As lawyers, we often become involved in these matters when there is a problem. In many cases, that problem arises very early on, sometimes within a matter of days. The issue however is that once the money has been spent and the parties are living in this new arrangement, how will a court deal with one of them wanting to leave, and what is their interest in the property?
In the dispute between Bonnie C, her daughter and son in law, the court considered this situation. The judgment records the following:
- Shannon A invited Bonnie C to come to live with her and her husband and their family. The proposal was that they would find an acreage property with a house for Shannon’s family and a separate granny flat for Bonnie. Bonnie would contribute an amount to the purchase price of the property, and then an amount for the renovation of the granny flat. Bonnie was to have a house space of her own for life, a garden that she could attend to, and a swimming pool.
- The parties found a property at Ormeau and it was bought by Shannon and her husband. Bonnie was not recorded as a part owner of the property, had she been recorded as a part owner, then it would have triggered certain rights under the Property Law Act, see our page https://www.qbmlawyers.com.au/can-of-co-owner-force-the-sale-of-property-in-queensland/
- The agreement between the parties was not in writing, and the parties had not agreed on what would happen if Bonnie left the property.
- The property was bought in late 2015 and by April 2017, Bonnie had completed the renovations to the granny flat and moved into it. The parties were living in harmony, with Bonnie helping the Defendants to some extent with her grandchildren.
- Bonnie and Shannon came into disagreement in late 2017 . While the parties continued on living in the same arrangement for several years, by April 2023, Shannon and her husband asked Bonnie to consider selling her share of the property to them and to move from the property. Bonnie moved from the property shortly after that was put to her.
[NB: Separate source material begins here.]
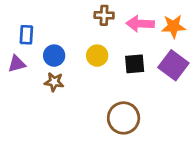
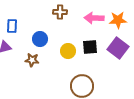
brown cross: (104, 15) -> (60, 12), moved
blue circle: (54, 56) -> (40, 39), moved
yellow circle: (97, 56) -> (68, 51), moved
- In September 2023, Shannon and her husband offered to pay $250,000 to Bonnie, essentially returning to Bonnie the lion’s share of the $271,000 paid by Bonnie toward the acquisition and improvement of the property.
- Bonnie (who represented herself) considered that offer to be insufficient as she had sold her own home in 2015 which she had given up to live with her daughter, and wanted to be put into a position where she could buy again.
- Her Honour Justice Treston considered that a joint endeavour constructive trust had arisen, and had failed and that on the facts, Bonnie’s consideration (in other words “payment”) for the life interest in the property was her agreement that she would not have an interest in the capital improvement of the property. She would lose the benefit of that agreement if she was and no longer able to live in the property, and the loss of it should be compensated.
- As such, Her Honour considered that the return of the initial contributions alone was not a just and equitable outcome. Her Honour went on to say that, having regard to the circumstances including Bonnie’s sale of her own home in 2015, her contribution to the price, the cost of a replacement property, the unlikelihood of her being able to secure a mortgage or to return to work, and the absence of any return on her contributions would make it unconscionable and inequitable if Bonnie received only the return of her contributions.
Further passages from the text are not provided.